The following data is to be repeated exactly, its pictures excluded.

* [DATA EXTRACT]
*** Begin section ***

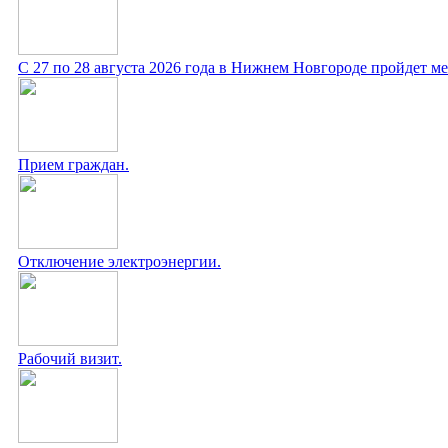
С 27 по 28 августа 2026 года в Нижнем Новгороде пройдет 
Прием граждан.
Отключение электроэнергии.
Рабочий визит.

*** End section ***

* [ANSWER TO THIS EXERCISE]
С 27 по 28 августа 2026 года в Нижнем Новгороде пройдет 
Прием граждан.
Отключение электроэнергии.
Рабочий визит.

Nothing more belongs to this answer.